In late April, a North Korean defector sent 500,000 propaganda leaflets by balloon from South Korea into his former country. Park Sang-hak said he and his organization sent 10 balloons that carried leaflets criticizing North Korean leader Kim Jong Un and his government, and 5,000 $1 bills, from an area near the border.
If law enforcement pursues Park under the new South Korean law that prohibits leafleting to North Korea, it would be the first known violation, as he is defying a new law that could result in a $27,040 fine or up to three years in prison, the Associated Press reported.
“Though [authorities] can handcuff and put me to a prison cell, they cannot stop [my leafleting] with whatever threats or violence as long as the North Korean people waits for the letters of freedom, truth and hopes,” said Park, according to AP.

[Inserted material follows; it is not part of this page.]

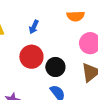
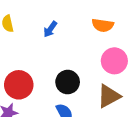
red circle: (31, 57) -> (19, 85), moved

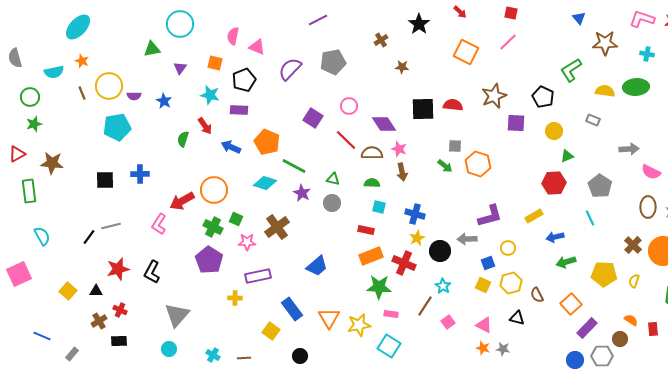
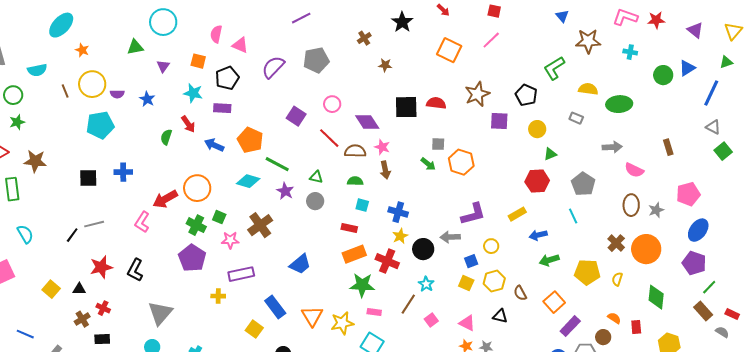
orange star: (82, 61) -> (82, 50), moved
green ellipse: (636, 87) -> (619, 104), moved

The law was a subject of debate in the U.S. with lawmakers some of which called the legislation a violation of democratic freedoms. “What I really think is extremely alarming is a retreat by the South Korean government from its long-standing commitment to human rights vis-à-vis North Korea and China, ostensibly in the cause of fostering better relations or achieving nuclear nonproliferation,” Representative Chris Smith (R-N.J.) said. Other U.S. lawmakers argued that the leafleting campaigns are aggressive and provocative toward North Korea and that it could put South Koreans living near the border at risk.
Park, who is known for years of leafleting campaigns, called the anti-leafleting legislation “the worst law” that “sides with cruel human rights abuser Kim Jong Un and covers the eyes and ears of the North Korean people that have become the modern-day slaves of the Kim dynasty.”